===== DATA RECORDS =====
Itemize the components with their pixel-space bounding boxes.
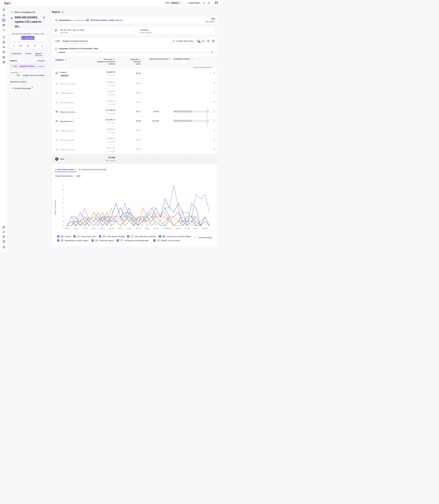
- svg-text:Nov 09: Nov 09: [203, 228, 207, 229]
- svg-text:Oct 31: Oct 31: [163, 228, 167, 229]
- svg-text:3: 3: [63, 211, 64, 213]
- svg-text:Oct 25: Oct 25: [136, 228, 141, 229]
- svg-text:Oct 27: Oct 27: [145, 228, 149, 229]
- svg-text:Oct 19: Oct 19: [109, 228, 114, 229]
- svg-text:Oct 09: Oct 09: [65, 228, 69, 229]
- svg-text:Nov 03: Nov 03: [176, 228, 181, 229]
- svg-text:7: 7: [63, 194, 64, 195]
- svg-text:8: 8: [63, 189, 64, 191]
- svg-text:Oct 21: Oct 21: [118, 228, 123, 229]
- svg-text:6: 6: [63, 198, 64, 200]
- svg-text:5: 5: [63, 202, 64, 204]
- svg-text:Oct 23: Oct 23: [127, 228, 132, 229]
- svg-text:Oct 29: Oct 29: [154, 228, 159, 229]
- svg-text:0: 0: [63, 225, 64, 227]
- svg-text:Nov 05: Nov 05: [185, 228, 190, 229]
- svg-text:Nov 07: Nov 07: [194, 228, 199, 229]
- svg-text:Oct 11: Oct 11: [73, 228, 78, 229]
- svg-text:Oct 13: Oct 13: [83, 228, 87, 229]
- svg-text:Nov 01: Nov 01: [167, 228, 172, 229]
- svg-text:4: 4: [63, 207, 64, 209]
- svg-text:1: 1: [63, 220, 64, 222]
- svg-text:Oct 17: Oct 17: [100, 228, 105, 229]
- svg-text:2: 2: [63, 216, 64, 218]
- svg-text:Oct 15: Oct 15: [91, 228, 96, 229]
- svg-text:9: 9: [63, 184, 64, 186]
=====
▸ THE TASK:
Restate the listing above word for word. Leave the images out.

▸ WRITTEN SOLUTION:
Itemize the components with their pixel-space bounding boxes.
- svg-text:Nov 09: Nov 09: [203, 228, 207, 229]
- svg-text:Oct 31: Oct 31: [163, 228, 167, 229]
- svg-text:3: 3: [63, 211, 64, 213]
- svg-text:Oct 25: Oct 25: [136, 228, 141, 229]
- svg-text:Oct 27: Oct 27: [145, 228, 149, 229]
- svg-text:Oct 19: Oct 19: [109, 228, 114, 229]
- svg-text:Oct 09: Oct 09: [65, 228, 69, 229]
- svg-text:Nov 03: Nov 03: [176, 228, 181, 229]
- svg-text:7: 7: [63, 194, 64, 195]
- svg-text:8: 8: [63, 189, 64, 191]
- svg-text:Oct 21: Oct 21: [118, 228, 123, 229]
- svg-text:6: 6: [63, 198, 64, 200]
- svg-text:5: 5: [63, 202, 64, 204]
- svg-text:Oct 23: Oct 23: [127, 228, 132, 229]
- svg-text:Oct 29: Oct 29: [154, 228, 159, 229]
- svg-text:0: 0: [63, 225, 64, 227]
- svg-text:Nov 05: Nov 05: [185, 228, 190, 229]
- svg-text:Nov 07: Nov 07: [194, 228, 199, 229]
- svg-text:Oct 11: Oct 11: [73, 228, 78, 229]
- svg-text:Oct 13: Oct 13: [83, 228, 87, 229]
- svg-text:Nov 01: Nov 01: [167, 228, 172, 229]
- svg-text:4: 4: [63, 207, 64, 209]
- svg-text:1: 1: [63, 220, 64, 222]
- svg-text:Oct 17: Oct 17: [100, 228, 105, 229]
- svg-text:2: 2: [63, 216, 64, 218]
- svg-text:Oct 15: Oct 15: [91, 228, 96, 229]
- svg-text:9: 9: [63, 184, 64, 186]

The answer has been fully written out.